Some brands may start the process because of their commitment to social justice, while others may start because they want to attract talent or retain customers, but ESG also has positive effects on the top and bottom lines, demonstrating that profitability and social wellbeing go hand in hand. can go in hand. By staying consistent with inherent company values, long-term performance can be improved by fostering innovation, trust and loyalty.

Gain insight into and measure existing results

To determine the future course, organizations must look to their past and gain insight into ESG results for accurate measurements. Net promoter scores, employee retention rates, customer churn, and patient outcomes are just a few of the many results companies can use as benchmarks for forecasting future social impact initiatives.

Understand process inputs that lead to current results

Interview managers to understand the criteria they use to arrive at the output, determine which inputs to measure, and decide how to measure them. Consider engaging behavioral and industry experts to conduct interviews and observe processes.

Observation is an important part of the data collection process, to ensure consistency of the starting point and to identify where deviations from the planned process occur. There are often gaps between what people should do under policy, what they say they will do in theory, and what they do in practice. Comprehensive understanding requires looking at theory and intention, as well as practice.

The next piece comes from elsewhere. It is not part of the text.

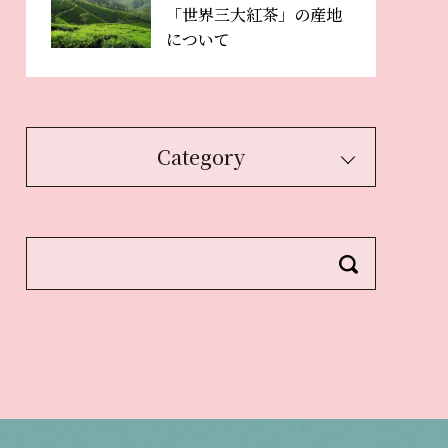
「世界三大紅茶」の産地
について
Category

Using outcomes as a benchmark and insight into the inputs, the organization can set criteria for any step in their processes where human behavior introduces inconsistent responses to clients or candidates. At this point, the organization can begin to automate those steps to provide a better and more consistent experience for diverse groups of customers and employees — an experience that can drive loyalty, reduce churn, and improve organizational performance.

By tracking KPIs such as NPS score, churn, candidate interviews, and employee retention rates, organizations can track the effectiveness of their automation for social goals and fine-tune the technology as needed. Over time, companies working to deliver more consistent experiences can strengthen their brand reputation, become more innovative and generate more revenue.

Ying Liu is ServiceNow partner executive at Capgemini Group and Sheila Patel is VP Sustainability at Capgemini Invent.